Corey A. Moulton, 42, pleaded guilty in Clark County Superior Court to gross misdemeanor harassment and illegally discharging a firearm in exchange for the prosecutor dropping a first-degree assault charge.

“I didn’t want to hurt anybody,” Moulton told Judge Barbara Johnson. “I didn’t plan on scaring anybody. I just wanted that (gun) for protection from the people I was going to talk to.”

Moulton will be required to forfeit the shotgun used in the incident and will not be allowed to possess a weapon during his probation. He’s also required to undergo anger management counseling.

He was expected to be released from jail later on Wednesday, said his court-appointed attorney, Louis Byrd Jr.

“I think this was a fair resolution for a first-time nonviolent offender,” he said.
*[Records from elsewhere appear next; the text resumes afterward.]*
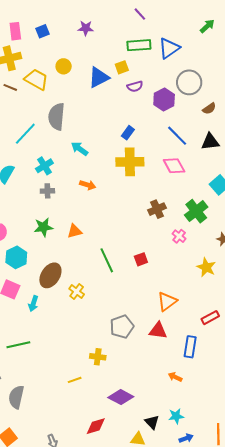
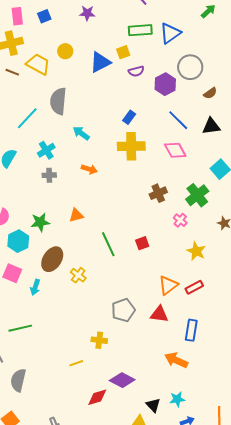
green star: (43, 227) -> (40, 222), moved
yellow star: (206, 267) -> (196, 251), moved
red rectangle: (210, 318) -> (194, 287), moved
orange arrow: (175, 377) -> (176, 360), size x1.6
red diamond: (96, 426) -> (97, 397), moved

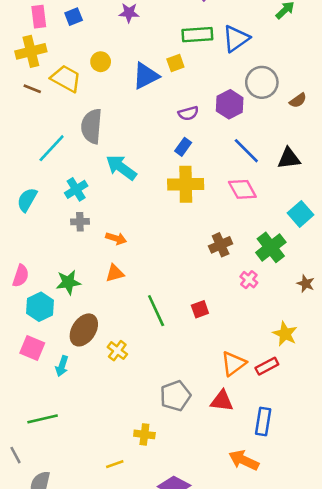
purple semicircle: (136, 71) -> (188, 113), moved
brown semicircle: (210, 93) -> (298, 100), moved
cyan arrow: (81, 133) -> (121, 167), size x1.4
orange arrow: (89, 169) -> (116, 238), moved
yellow star: (196, 251) -> (285, 334), moved

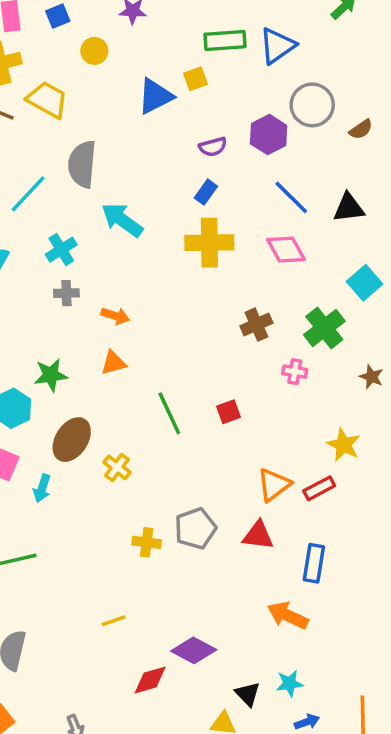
yellow circle: (101, 62) -> (94, 51), moved
pink cross: (249, 280) -> (295, 372), turned -30
yellow cross: (144, 434) -> (147, 542), moved

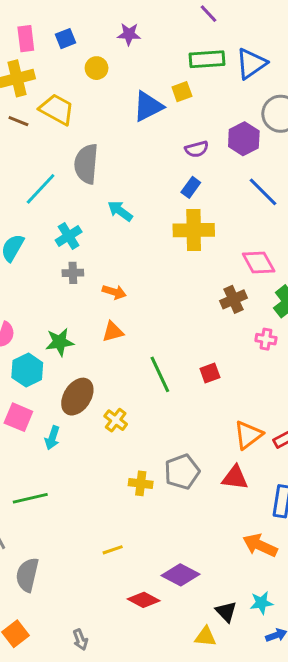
cyan arrow: (122, 220) -> (120, 211), size x0.7
pink diamond: (286, 250) -> (259, 263), moved
red diamond: (150, 680) -> (144, 600), turned 44

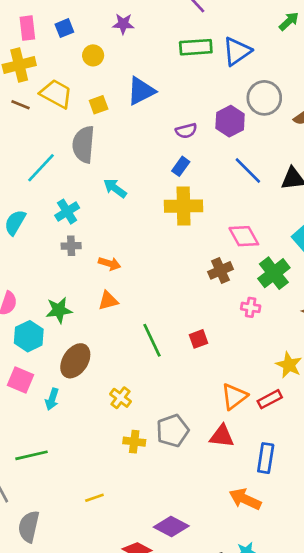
yellow square: (182, 92) -> (99, 105), moved
yellow cross: (116, 420) -> (121, 398), moved
yellow line: (113, 550) -> (94, 498), moved

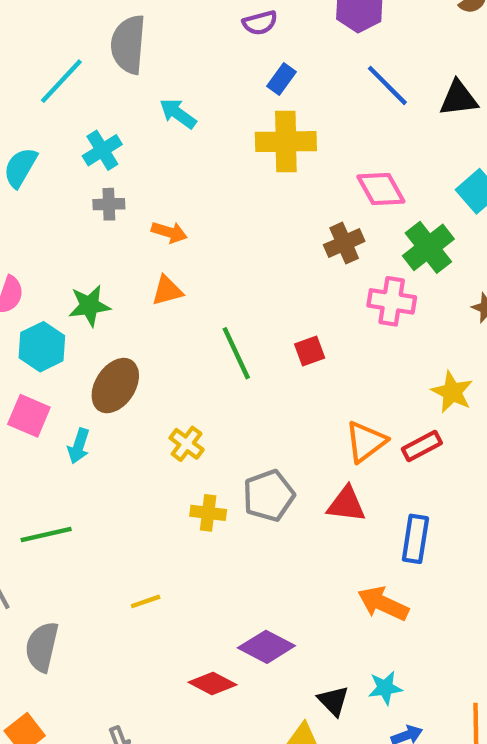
purple semicircle: (186, 131) -> (260, 23), moved
pink cross: (251, 307) -> (392, 301), size x1.5

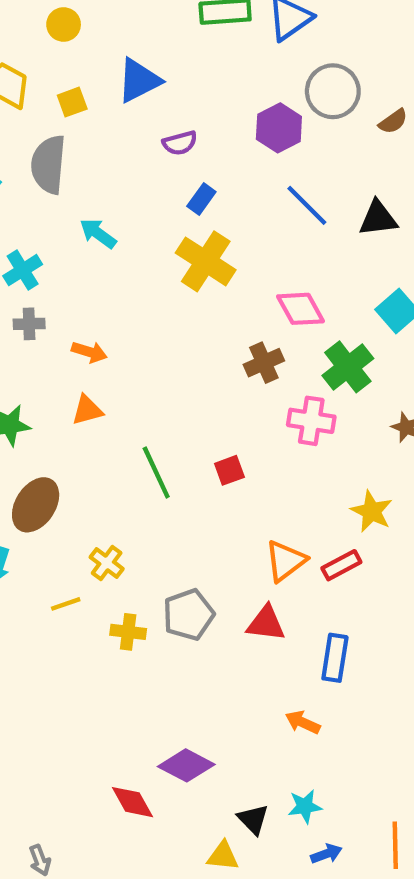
yellow cross: (286, 142) -> (206, 261), turned 34
yellow line: (146, 601) -> (66, 604), moved
orange arrow: (383, 604) -> (303, 722), size x0.7
red diamond: (212, 683) -> (132, 802), turned 33

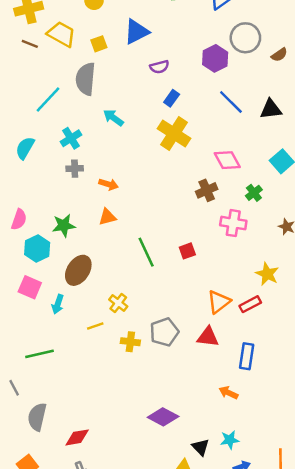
green cross: (348, 367) -> (254, 193), size x0.6
red diamond: (132, 802) -> (77, 437), moved, turned -70

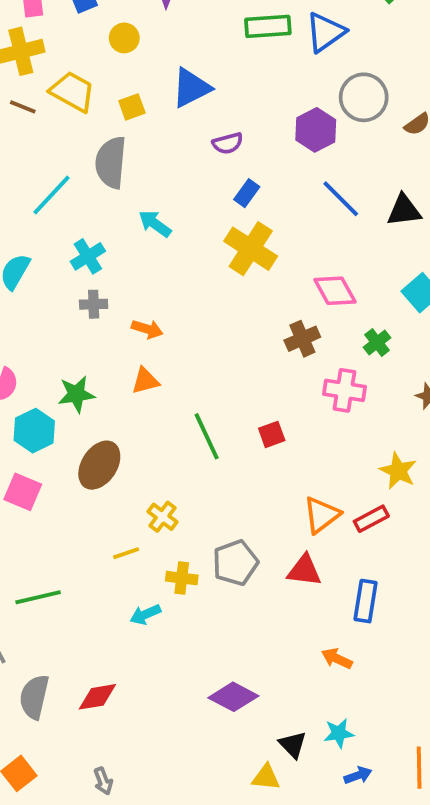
cyan arrow: (58, 304) -> (145, 614), moved, turned 48
red diamond: (77, 437) -> (97, 697), moved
Moulton would have faced up to 28 months in prison had he been convicted of the original charge, he said.

Moulton has a history of depression, and the days of fireworks around Independence Day were “disturbing” to him, Byrd said.

“He doesn’t have any criminal history,” the defense attorney said. “This was his first brush with incarceration, and it had a significant impact on him.”

In fact, on July 12, Byrd requested that Moulton undergo a competency evaluation because the Clark County Jail had been keeping him on a suicide watch. Western State Hospital did the evaluation and found, in a report issued July 24, that he has the mental capacity to assist in his defense, said Senior Deputy Prosecutor Kasey Vu.

Vu said Moulton fired the shots into an embankment in the neighborhood near the 4900 block of Northeast 19th Avenue, as four of his neighbors watched in terror. Two of the neighbors ducked behind a vehicle because they feared that Moulton would shoot them, according to a probable cause affidavit filed in court.

Vu said Moulton told the victims: “You want to blow (expletive) up? I’ll blow you up!”

“It was, I’m sure, a very frightening thing to the people who were threatened,” Johnson told Moulton. “Fireworks can be upsetting to people, but you have to be someone who controls their emotions and doesn’t threaten other people.”